● MATERIAL SUPPLIED:
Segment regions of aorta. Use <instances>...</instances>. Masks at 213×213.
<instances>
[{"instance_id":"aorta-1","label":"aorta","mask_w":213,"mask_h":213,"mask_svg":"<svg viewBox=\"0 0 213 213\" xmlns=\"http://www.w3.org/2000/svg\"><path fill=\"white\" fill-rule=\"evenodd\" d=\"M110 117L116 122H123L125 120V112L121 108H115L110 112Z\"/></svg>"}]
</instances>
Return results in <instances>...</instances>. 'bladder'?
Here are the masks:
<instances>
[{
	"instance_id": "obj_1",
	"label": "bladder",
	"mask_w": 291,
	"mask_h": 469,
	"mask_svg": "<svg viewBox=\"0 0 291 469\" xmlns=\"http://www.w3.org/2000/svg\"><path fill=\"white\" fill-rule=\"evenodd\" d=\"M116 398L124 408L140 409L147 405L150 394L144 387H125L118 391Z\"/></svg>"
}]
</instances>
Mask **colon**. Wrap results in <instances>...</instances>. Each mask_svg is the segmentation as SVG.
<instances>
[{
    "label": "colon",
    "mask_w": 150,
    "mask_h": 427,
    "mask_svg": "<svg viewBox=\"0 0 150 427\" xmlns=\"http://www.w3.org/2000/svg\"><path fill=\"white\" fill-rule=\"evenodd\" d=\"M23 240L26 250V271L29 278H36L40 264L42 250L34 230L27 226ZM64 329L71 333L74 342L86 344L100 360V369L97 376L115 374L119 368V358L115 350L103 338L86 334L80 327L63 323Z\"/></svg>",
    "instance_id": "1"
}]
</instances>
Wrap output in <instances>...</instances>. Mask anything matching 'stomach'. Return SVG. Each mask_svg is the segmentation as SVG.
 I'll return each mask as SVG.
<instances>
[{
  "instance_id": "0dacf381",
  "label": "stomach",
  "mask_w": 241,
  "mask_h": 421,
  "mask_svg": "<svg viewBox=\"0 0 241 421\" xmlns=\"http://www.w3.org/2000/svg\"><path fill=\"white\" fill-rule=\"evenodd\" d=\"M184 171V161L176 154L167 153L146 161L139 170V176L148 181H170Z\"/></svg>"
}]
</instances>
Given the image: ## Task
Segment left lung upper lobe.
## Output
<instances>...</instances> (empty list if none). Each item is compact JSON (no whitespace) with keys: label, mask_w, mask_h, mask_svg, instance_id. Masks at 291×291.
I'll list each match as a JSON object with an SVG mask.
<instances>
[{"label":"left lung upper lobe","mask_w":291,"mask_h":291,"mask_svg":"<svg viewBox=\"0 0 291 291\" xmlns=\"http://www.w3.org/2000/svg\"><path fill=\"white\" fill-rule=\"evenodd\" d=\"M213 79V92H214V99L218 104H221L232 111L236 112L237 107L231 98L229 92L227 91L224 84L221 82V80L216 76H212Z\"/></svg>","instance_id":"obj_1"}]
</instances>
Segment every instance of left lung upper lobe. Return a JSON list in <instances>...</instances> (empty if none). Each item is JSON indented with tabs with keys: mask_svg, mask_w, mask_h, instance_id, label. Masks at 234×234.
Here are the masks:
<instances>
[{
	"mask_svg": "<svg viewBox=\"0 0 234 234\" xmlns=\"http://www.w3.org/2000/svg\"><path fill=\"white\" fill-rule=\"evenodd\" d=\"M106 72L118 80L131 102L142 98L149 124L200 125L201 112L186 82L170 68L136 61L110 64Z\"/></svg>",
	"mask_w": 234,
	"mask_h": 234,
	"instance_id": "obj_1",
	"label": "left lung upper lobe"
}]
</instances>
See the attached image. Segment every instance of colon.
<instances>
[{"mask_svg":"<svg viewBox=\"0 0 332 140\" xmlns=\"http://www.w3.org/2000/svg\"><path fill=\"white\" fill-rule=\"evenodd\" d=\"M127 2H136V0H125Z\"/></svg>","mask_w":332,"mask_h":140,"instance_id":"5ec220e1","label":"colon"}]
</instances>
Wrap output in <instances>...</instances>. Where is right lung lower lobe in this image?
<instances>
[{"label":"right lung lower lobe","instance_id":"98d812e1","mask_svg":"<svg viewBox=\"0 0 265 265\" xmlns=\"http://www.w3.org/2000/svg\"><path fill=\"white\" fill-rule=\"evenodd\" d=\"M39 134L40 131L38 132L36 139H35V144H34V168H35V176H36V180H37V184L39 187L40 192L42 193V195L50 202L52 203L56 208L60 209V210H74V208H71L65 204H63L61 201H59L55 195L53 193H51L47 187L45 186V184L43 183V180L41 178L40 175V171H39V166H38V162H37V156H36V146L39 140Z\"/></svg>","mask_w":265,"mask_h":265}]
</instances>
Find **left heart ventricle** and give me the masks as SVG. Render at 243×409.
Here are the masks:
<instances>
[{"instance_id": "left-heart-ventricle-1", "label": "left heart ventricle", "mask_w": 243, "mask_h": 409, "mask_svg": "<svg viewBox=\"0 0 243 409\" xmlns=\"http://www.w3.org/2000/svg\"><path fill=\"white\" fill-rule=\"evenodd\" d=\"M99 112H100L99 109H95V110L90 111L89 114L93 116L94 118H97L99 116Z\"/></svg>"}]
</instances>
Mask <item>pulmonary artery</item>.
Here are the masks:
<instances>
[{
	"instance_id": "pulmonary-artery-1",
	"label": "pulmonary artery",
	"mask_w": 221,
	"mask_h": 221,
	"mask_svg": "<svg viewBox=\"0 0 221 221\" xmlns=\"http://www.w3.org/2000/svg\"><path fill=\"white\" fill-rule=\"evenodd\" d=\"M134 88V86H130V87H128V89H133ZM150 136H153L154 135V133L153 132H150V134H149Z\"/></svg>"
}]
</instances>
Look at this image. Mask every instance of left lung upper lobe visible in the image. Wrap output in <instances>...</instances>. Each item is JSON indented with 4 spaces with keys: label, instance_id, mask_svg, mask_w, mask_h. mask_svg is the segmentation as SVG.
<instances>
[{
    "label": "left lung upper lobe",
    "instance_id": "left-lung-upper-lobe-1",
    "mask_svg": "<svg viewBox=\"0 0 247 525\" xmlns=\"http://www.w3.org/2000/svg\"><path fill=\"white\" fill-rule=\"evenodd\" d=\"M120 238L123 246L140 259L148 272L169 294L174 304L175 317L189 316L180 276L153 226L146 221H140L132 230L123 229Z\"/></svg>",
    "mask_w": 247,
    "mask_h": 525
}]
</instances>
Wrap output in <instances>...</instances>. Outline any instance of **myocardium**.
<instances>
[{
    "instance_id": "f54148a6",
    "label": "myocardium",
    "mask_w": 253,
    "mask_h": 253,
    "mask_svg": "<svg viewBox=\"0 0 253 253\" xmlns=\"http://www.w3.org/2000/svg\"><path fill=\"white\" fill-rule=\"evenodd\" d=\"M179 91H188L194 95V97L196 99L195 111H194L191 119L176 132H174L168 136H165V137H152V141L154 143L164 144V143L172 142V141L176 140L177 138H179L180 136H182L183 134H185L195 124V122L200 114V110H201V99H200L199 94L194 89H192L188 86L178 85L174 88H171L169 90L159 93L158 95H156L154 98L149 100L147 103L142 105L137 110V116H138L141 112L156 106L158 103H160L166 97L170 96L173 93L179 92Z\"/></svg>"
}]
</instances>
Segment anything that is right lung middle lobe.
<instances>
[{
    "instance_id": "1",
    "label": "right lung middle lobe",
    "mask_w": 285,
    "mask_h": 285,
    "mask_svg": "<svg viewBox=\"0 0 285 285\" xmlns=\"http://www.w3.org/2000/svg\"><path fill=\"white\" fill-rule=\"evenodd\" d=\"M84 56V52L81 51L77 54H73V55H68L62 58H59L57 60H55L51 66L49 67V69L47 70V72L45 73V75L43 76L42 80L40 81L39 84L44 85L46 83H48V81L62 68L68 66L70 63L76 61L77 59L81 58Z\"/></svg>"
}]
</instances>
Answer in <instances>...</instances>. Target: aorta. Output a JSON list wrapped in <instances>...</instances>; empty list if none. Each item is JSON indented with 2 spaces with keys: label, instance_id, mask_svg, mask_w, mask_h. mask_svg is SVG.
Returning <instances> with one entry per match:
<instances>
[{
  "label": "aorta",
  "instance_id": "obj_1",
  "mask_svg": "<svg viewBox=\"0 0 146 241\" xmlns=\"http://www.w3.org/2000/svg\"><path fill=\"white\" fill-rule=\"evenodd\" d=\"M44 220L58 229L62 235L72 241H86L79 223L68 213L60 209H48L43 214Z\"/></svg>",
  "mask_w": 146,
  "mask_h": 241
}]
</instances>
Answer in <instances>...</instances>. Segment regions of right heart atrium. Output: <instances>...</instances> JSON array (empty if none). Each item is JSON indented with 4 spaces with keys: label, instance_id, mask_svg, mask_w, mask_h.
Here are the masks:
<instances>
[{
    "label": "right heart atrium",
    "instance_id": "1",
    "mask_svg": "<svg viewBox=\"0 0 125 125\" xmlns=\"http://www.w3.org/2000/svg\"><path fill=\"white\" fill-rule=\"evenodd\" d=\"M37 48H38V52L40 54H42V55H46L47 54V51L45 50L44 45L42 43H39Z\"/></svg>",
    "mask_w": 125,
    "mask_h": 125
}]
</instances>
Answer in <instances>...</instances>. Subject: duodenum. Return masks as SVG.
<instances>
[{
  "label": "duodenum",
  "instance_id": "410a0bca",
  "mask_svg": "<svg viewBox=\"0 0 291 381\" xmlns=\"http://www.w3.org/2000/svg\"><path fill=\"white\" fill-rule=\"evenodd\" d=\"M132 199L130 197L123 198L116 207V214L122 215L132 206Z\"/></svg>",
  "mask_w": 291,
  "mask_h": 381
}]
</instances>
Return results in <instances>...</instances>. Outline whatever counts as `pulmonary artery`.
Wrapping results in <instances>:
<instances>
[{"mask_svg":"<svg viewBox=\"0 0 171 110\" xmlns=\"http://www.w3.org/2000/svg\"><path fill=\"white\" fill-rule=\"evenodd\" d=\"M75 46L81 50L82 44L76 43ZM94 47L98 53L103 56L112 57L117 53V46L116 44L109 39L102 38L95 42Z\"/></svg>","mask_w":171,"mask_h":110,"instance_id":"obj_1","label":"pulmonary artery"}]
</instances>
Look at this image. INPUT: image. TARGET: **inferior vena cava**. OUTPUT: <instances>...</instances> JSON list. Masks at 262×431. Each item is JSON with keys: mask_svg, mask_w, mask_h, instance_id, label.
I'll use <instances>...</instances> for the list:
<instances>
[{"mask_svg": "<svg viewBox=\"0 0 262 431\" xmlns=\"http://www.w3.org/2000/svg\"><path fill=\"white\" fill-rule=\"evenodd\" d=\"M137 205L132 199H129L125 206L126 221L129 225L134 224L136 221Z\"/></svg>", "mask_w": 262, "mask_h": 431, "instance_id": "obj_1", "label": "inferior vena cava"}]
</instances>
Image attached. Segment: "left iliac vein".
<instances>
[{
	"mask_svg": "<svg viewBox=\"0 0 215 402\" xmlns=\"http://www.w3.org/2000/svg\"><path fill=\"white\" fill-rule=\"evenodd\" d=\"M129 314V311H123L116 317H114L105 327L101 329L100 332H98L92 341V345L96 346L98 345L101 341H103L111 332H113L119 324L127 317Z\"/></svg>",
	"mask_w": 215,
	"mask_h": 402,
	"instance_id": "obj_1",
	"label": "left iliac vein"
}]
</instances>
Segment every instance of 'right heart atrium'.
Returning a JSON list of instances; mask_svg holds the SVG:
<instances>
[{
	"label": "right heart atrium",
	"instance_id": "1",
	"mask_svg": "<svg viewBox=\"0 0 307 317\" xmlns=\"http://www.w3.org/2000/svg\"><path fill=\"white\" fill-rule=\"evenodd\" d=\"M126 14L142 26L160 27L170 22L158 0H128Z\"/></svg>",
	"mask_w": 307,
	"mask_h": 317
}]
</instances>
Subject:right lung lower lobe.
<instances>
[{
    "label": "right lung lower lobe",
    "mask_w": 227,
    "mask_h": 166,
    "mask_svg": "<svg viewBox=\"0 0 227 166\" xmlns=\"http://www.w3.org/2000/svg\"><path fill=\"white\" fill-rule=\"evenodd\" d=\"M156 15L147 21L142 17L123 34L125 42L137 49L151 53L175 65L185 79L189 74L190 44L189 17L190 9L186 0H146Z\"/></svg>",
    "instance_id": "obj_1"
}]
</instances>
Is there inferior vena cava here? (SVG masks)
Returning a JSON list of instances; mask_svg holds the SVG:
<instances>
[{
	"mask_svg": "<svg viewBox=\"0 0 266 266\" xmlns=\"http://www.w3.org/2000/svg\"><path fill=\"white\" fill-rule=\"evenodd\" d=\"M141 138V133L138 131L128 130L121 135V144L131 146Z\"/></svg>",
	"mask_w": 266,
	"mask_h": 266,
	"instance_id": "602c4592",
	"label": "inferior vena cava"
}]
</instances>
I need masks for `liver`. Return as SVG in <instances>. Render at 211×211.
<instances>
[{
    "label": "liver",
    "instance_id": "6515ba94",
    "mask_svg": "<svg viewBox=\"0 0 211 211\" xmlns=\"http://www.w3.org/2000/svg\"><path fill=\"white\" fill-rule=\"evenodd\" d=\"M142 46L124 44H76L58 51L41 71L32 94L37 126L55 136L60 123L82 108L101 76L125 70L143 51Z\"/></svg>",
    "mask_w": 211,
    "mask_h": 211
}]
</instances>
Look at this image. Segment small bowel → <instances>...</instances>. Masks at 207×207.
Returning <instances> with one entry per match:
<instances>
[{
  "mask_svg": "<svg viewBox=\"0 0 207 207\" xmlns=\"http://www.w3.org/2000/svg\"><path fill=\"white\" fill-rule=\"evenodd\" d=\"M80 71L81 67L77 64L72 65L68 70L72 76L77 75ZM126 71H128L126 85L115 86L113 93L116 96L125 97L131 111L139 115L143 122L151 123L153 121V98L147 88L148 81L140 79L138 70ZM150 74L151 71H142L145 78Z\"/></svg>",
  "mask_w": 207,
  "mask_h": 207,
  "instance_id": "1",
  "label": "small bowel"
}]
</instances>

● TRY IT:
Would you please repeat exactly the lines above, starting at the line with "Wrap output in <instances>...</instances>. Mask" and stopping at the line with "Given the image: ## Task", both included?

● EXPECTED ANSWER:
Wrap output in <instances>...</instances>. Mask anything matching 'stomach'. Return SVG. Each mask_svg is the segmentation as SVG.
 I'll return each mask as SVG.
<instances>
[{
  "instance_id": "0dacf381",
  "label": "stomach",
  "mask_w": 241,
  "mask_h": 421,
  "mask_svg": "<svg viewBox=\"0 0 241 421\" xmlns=\"http://www.w3.org/2000/svg\"><path fill=\"white\" fill-rule=\"evenodd\" d=\"M184 171V161L176 154L167 153L146 161L139 170V176L148 181H170Z\"/></svg>"
}]
</instances>
Given the image: ## Task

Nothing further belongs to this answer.